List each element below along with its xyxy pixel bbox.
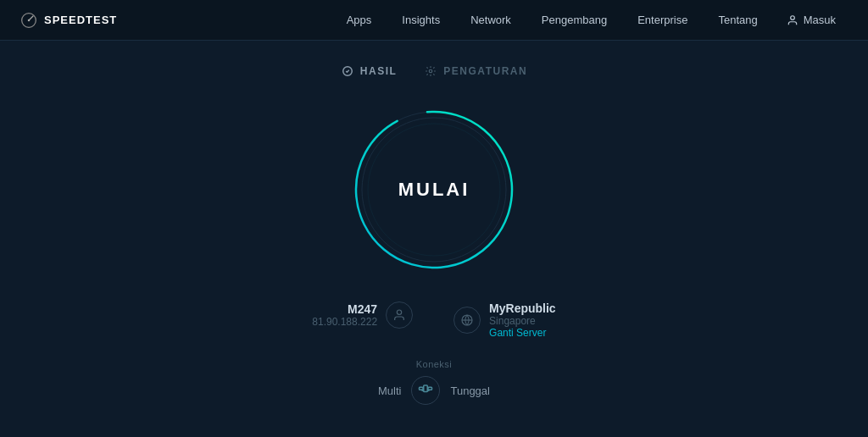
nav-login[interactable]: Masuk	[775, 8, 848, 31]
speedtest-logo-icon	[20, 12, 37, 29]
isp-ip: 81.90.188.222	[312, 316, 377, 328]
svg-point-10	[397, 310, 401, 314]
start-button-area[interactable]: MULAI	[398, 179, 470, 201]
navbar: SPEEDTEST Apps Insights Network Pengemba…	[0, 0, 868, 41]
settings-icon	[424, 64, 437, 78]
connection-label: Koneksi	[416, 359, 453, 369]
connection-toggle: Multi Tunggal	[378, 376, 490, 405]
multi-label: Multi	[378, 384, 401, 397]
svg-rect-15	[424, 385, 428, 392]
server-name: MyRepublic	[489, 301, 556, 315]
single-label: Tunggal	[450, 384, 490, 397]
nav-network[interactable]: Network	[457, 8, 525, 31]
user-icon	[787, 14, 798, 26]
svg-point-2	[790, 15, 794, 19]
isp-info: M247 81.90.188.222	[312, 302, 377, 328]
server-block: MyRepublic Singapore Ganti Server	[453, 301, 556, 339]
nav-about[interactable]: Tentang	[704, 8, 771, 31]
tab-bar: HASIL PENGATURAN	[341, 64, 527, 78]
server-info: M247 81.90.188.222 MyRepublic Si	[312, 301, 555, 339]
tab-hasil[interactable]: HASIL	[341, 64, 398, 78]
logo: SPEEDTEST	[20, 12, 117, 29]
isp-icon	[386, 301, 413, 329]
isp-block: M247 81.90.188.222	[312, 301, 413, 329]
server-location: Singapore	[489, 315, 556, 327]
isp-name: M247	[312, 302, 377, 316]
nav-insights[interactable]: Insights	[388, 8, 453, 31]
globe-icon	[453, 307, 481, 334]
nav-enterprise[interactable]: Enterprise	[624, 8, 701, 31]
nav-links: Apps Insights Network Pengembang Enterpr…	[333, 8, 848, 31]
speed-circle[interactable]: MULAI	[349, 105, 519, 274]
nav-apps[interactable]: Apps	[333, 8, 386, 31]
svg-point-4	[430, 69, 433, 73]
server-info-block: MyRepublic Singapore Ganti Server	[489, 301, 556, 339]
start-button[interactable]: MULAI	[398, 179, 470, 201]
main-content: HASIL PENGATURAN	[0, 41, 868, 405]
connection-icon	[418, 383, 433, 398]
connection-section: Koneksi Multi Tunggal	[378, 359, 490, 405]
svg-rect-13	[420, 387, 424, 390]
svg-point-1	[28, 19, 31, 21]
nav-developer[interactable]: Pengembang	[528, 8, 620, 31]
tab-pengaturan[interactable]: PENGATURAN	[424, 64, 527, 78]
change-server-button[interactable]: Ganti Server	[489, 327, 556, 339]
logo-text: SPEEDTEST	[44, 14, 117, 26]
connection-toggle-button[interactable]	[411, 376, 440, 405]
svg-rect-14	[428, 387, 432, 390]
checkmark-icon	[341, 64, 354, 78]
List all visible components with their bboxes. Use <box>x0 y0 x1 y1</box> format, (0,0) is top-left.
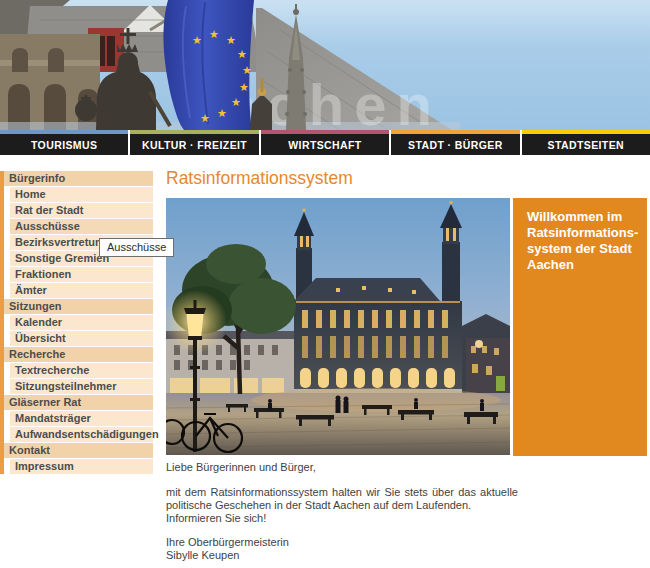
sidebar-item-sitzungsteilnehmer[interactable]: Sitzungsteilnehmer <box>10 379 153 394</box>
svg-text:★: ★ <box>200 112 210 125</box>
sidebar-accent-bar <box>0 171 4 474</box>
sidebar-item-aufwandsentschaedigungen[interactable]: Aufwandsentschädigungen <box>10 427 153 442</box>
greeting-line: Liebe Bürgerinnen und Bürger, <box>166 461 518 474</box>
tab-label: STADT · BÜRGER <box>391 134 519 156</box>
svg-text:★: ★ <box>209 28 219 41</box>
body-paragraph: mit dem Ratsinformationssystem halten wi… <box>166 486 518 525</box>
sidebar-header-kontakt[interactable]: Kontakt <box>4 443 153 458</box>
sidebar-header-recherche[interactable]: Recherche <box>4 347 153 362</box>
svg-text:★: ★ <box>231 96 241 109</box>
welcome-box: Willkommen im Ratsinformations- system d… <box>513 198 647 456</box>
tab-stadt-buerger[interactable]: STADT · BÜRGER <box>391 130 519 156</box>
rathaus-dusk-photo <box>166 198 510 455</box>
tab-label: TOURISMUS <box>0 134 128 156</box>
sidebar-item-fraktionen[interactable]: Fraktionen <box>10 267 153 282</box>
tab-stadtseiten[interactable]: STADTSEITEN <box>522 130 650 156</box>
svg-text:★: ★ <box>226 34 236 47</box>
sidebar-header-glaeserner-rat[interactable]: Gläserner Rat <box>4 395 153 410</box>
sidebar-item-rat-der-stadt[interactable]: Rat der Stadt <box>10 203 153 218</box>
svg-text:★: ★ <box>192 34 202 47</box>
sidebar-item-impressum[interactable]: Impressum <box>10 459 153 474</box>
sidebar-item-kalender[interactable]: Kalender <box>10 315 153 330</box>
signature: Ihre Oberbürgermeisterin Sibylle Keupen <box>166 536 518 562</box>
tab-label: WIRTSCHAFT <box>261 134 389 156</box>
tab-label: STADTSEITEN <box>522 134 650 156</box>
header-banner-image: aachen ★★★ ★★★ ★★★ <box>0 0 650 130</box>
sidebar-item-ausschuesse[interactable]: Ausschüsse <box>10 219 153 234</box>
tab-kultur-freizeit[interactable]: KULTUR · FREIZEIT <box>130 130 258 156</box>
intro-text: Liebe Bürgerinnen und Bürger, mit dem Ra… <box>166 461 518 568</box>
tab-wirtschaft[interactable]: WIRTSCHAFT <box>261 130 389 156</box>
sidebar-menu: Bürgerinfo Home Rat der Stadt Ausschüsse… <box>0 171 153 475</box>
sidebar-item-mandatstraeger[interactable]: Mandatsträger <box>10 411 153 426</box>
svg-text:★: ★ <box>242 64 252 77</box>
svg-text:★: ★ <box>237 48 247 61</box>
tab-tourismus[interactable]: TOURISMUS <box>0 130 128 156</box>
tab-label: KULTUR · FREIZEIT <box>130 134 258 156</box>
hover-tooltip: Ausschüsse <box>99 238 174 257</box>
svg-text:★: ★ <box>239 81 249 94</box>
eu-flag <box>163 0 254 130</box>
svg-text:★: ★ <box>217 107 227 120</box>
page-title: Ratsinformationssystem <box>166 168 353 189</box>
sidebar-header-sitzungen[interactable]: Sitzungen <box>4 299 153 314</box>
sidebar-item-aemter[interactable]: Ämter <box>10 283 153 298</box>
main-navigation: TOURISMUS KULTUR · FREIZEIT WIRTSCHAFT S… <box>0 130 650 156</box>
sidebar-item-textrecherche[interactable]: Textrecherche <box>10 363 153 378</box>
sidebar-item-home[interactable]: Home <box>10 187 153 202</box>
sidebar-header-buergerinfo[interactable]: Bürgerinfo <box>4 171 153 186</box>
sidebar-item-uebersicht[interactable]: Übersicht <box>10 331 153 346</box>
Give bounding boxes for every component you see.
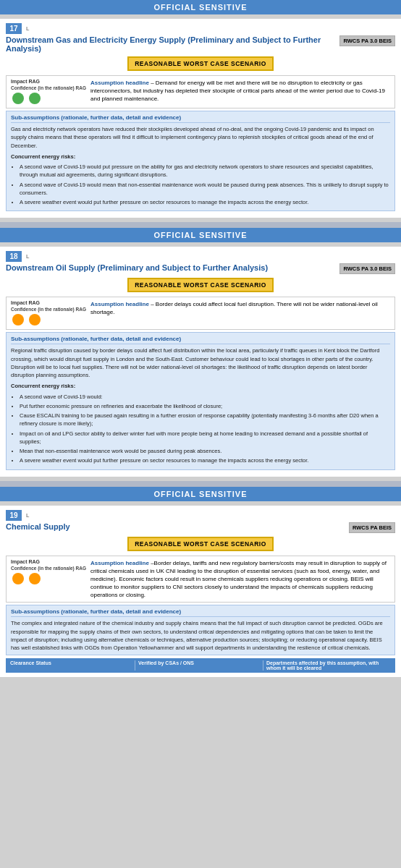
sub-title-19: Sub-assumptions (rationale, further data… — [11, 608, 390, 617]
official-sensitive-bar-17: OFFICIAL SENSITIVE — [0, 0, 401, 14]
rwcs-badge-19: RWCS PA BEIS — [349, 522, 395, 533]
rag-impact-circle-19 — [12, 573, 24, 584]
footer-departments: Departments affected by this assumption,… — [266, 660, 391, 671]
rag-confidence-label-19: Confidence (in the rationale) RAG — [11, 566, 86, 571]
rwcs-badge-17: RWCS PA 3.0 BEIS — [339, 35, 395, 46]
rag-confidence-circle-19 — [29, 573, 41, 584]
concurrent-title-18: Concurrent energy risks: — [11, 382, 390, 390]
rag-impact-label-17: Impact RAG — [11, 79, 86, 84]
concurrent-title-17: Concurrent energy risks: — [11, 153, 390, 161]
assumption-area-18: Impact RAG Confidence (in the rationale)… — [6, 297, 395, 330]
assumption-headline-label-17: Assumption headline — [90, 80, 149, 86]
separator-1 — [0, 222, 401, 228]
sub-intro-17: Gas and electricity network operators ha… — [11, 126, 374, 149]
sub-content-17: Gas and electricity network operators ha… — [11, 125, 390, 206]
section-number-18: 18 — [6, 251, 22, 262]
section-number-19: 19 — [6, 510, 22, 521]
official-sensitive-bar-19: OFFICIAL SENSITIVE — [0, 487, 401, 501]
section-18: 18 L Downstream Oil Supply (Preliminary … — [0, 247, 401, 476]
footer-clearance-label: Clearance Status — [10, 660, 132, 665]
rag-block-18: Impact RAG Confidence (in the rationale)… — [11, 300, 86, 326]
bullet-18-3: Impact on oil and LPG sector ability to … — [20, 430, 390, 446]
sub-assumptions-18: Sub-assumptions (rationale, further data… — [6, 332, 395, 469]
section-number-17: 17 — [6, 23, 22, 34]
bullets-18: A second wave of Covid-19 would: Put fur… — [11, 393, 390, 465]
bullet-18-2: Cause ESCALIN training to be paused agai… — [20, 412, 390, 428]
bullet-18-5: A severe weather event would put further… — [20, 456, 390, 464]
rag-impact-label-18: Impact RAG — [11, 300, 86, 305]
sub-assumptions-19: Sub-assumptions (rationale, further data… — [6, 605, 395, 655]
assumption-text-19: Assumption headline –Border delays, tari… — [90, 559, 390, 600]
bullet-17-2: A severe weather event would put further… — [20, 198, 390, 206]
bullet-18-1: Put further economic pressure on refiner… — [20, 402, 390, 410]
assumption-text-17: Assumption headline – Demand for energy … — [90, 79, 390, 103]
scenario-label-19: REASONABLE WORST CASE SCENARIO — [127, 537, 274, 551]
sub-intro-18: Regional traffic disruption caused by bo… — [11, 347, 379, 378]
section-title-17: Downstream Gas and Electricity Energy Su… — [6, 35, 337, 53]
rwcs-badge-18: RWCS PA 3.0 BEIS — [339, 263, 395, 274]
rag-block-17: Impact RAG Confidence (in the rationale)… — [11, 79, 86, 105]
scenario-label-17: REASONABLE WORST CASE SCENARIO — [127, 56, 274, 71]
footer-verified: Verified by CSAs / ONS — [138, 660, 263, 671]
rag-confidence-label-17: Confidence (in the rationale) RAG — [11, 85, 86, 90]
section-title-18: Downstream Oil Supply (Preliminary and S… — [6, 263, 337, 272]
rag-block-19: Impact RAG Confidence (in the rationale)… — [11, 559, 86, 585]
official-sensitive-bar-18: OFFICIAL SENSITIVE — [0, 228, 401, 242]
assumption-headline-label-18: Assumption headline — [90, 301, 149, 307]
sub-title-17: Sub-assumptions (rationale, further data… — [11, 114, 390, 123]
bullets-17: A second wave of Covid-19 would put pres… — [11, 163, 390, 206]
section-flag-19: L — [26, 512, 29, 519]
assumption-area-19: Impact RAG Confidence (in the rationale)… — [6, 556, 395, 603]
sub-content-18: Regional traffic disruption caused by bo… — [11, 346, 390, 464]
rag-impact-circle-18 — [12, 314, 24, 326]
assumption-headline-label-19: Assumption headline — [90, 560, 149, 566]
sub-intro-19: The complex and integrated nature of the… — [11, 620, 383, 651]
scenario-label-18: REASONABLE WORST CASE SCENARIO — [127, 278, 274, 292]
footer-bar: Clearance Status Verified by CSAs / ONS … — [6, 658, 395, 673]
section-flag-18: L — [26, 253, 29, 260]
bullet-18-0: A second wave of Covid-19 would: — [20, 393, 390, 401]
rag-confidence-label-18: Confidence (in the rationale) RAG — [11, 307, 86, 312]
section-title-19: Chemical Supply — [6, 522, 346, 531]
bullet-17-0: A second wave of Covid-19 would put pres… — [20, 163, 390, 179]
sub-content-19: The complex and integrated nature of the… — [11, 619, 390, 652]
rag-impact-circle-17 — [12, 93, 24, 104]
assumption-area-17: Impact RAG Confidence (in the rationale)… — [6, 75, 395, 109]
bullet-18-4: Mean that non-essential maintenance work… — [20, 447, 390, 455]
section-19: 19 L Chemical Supply RWCS PA BEIS REASON… — [0, 506, 401, 678]
section-flag-17: L — [26, 25, 29, 32]
separator-2 — [0, 481, 401, 487]
footer-clearance: Clearance Status — [10, 660, 135, 671]
footer-departments-label: Departments affected by this assumption,… — [266, 660, 388, 671]
rag-confidence-circle-17 — [29, 93, 41, 104]
bullet-17-1: A second wave of Covid-19 would mean tha… — [20, 181, 390, 197]
footer-verified-label: Verified by CSAs / ONS — [138, 660, 260, 665]
rag-confidence-circle-18 — [29, 314, 41, 326]
rag-impact-label-19: Impact RAG — [11, 559, 86, 564]
section-17: 17 L Downstream Gas and Electricity Ener… — [0, 19, 401, 218]
assumption-text-18: Assumption headline – Border delays coul… — [90, 300, 390, 316]
sub-assumptions-17: Sub-assumptions (rationale, further data… — [6, 111, 395, 211]
sub-title-18: Sub-assumptions (rationale, further data… — [11, 336, 390, 344]
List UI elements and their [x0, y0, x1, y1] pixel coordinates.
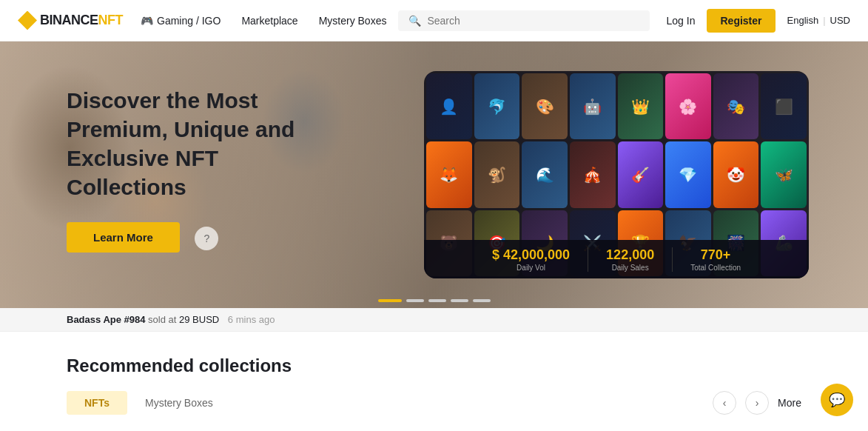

WORK TASK
Exactly how many lines of the listing hold the word "disruption"? State only the number.

SOLUTION TO THE EXERCISE
2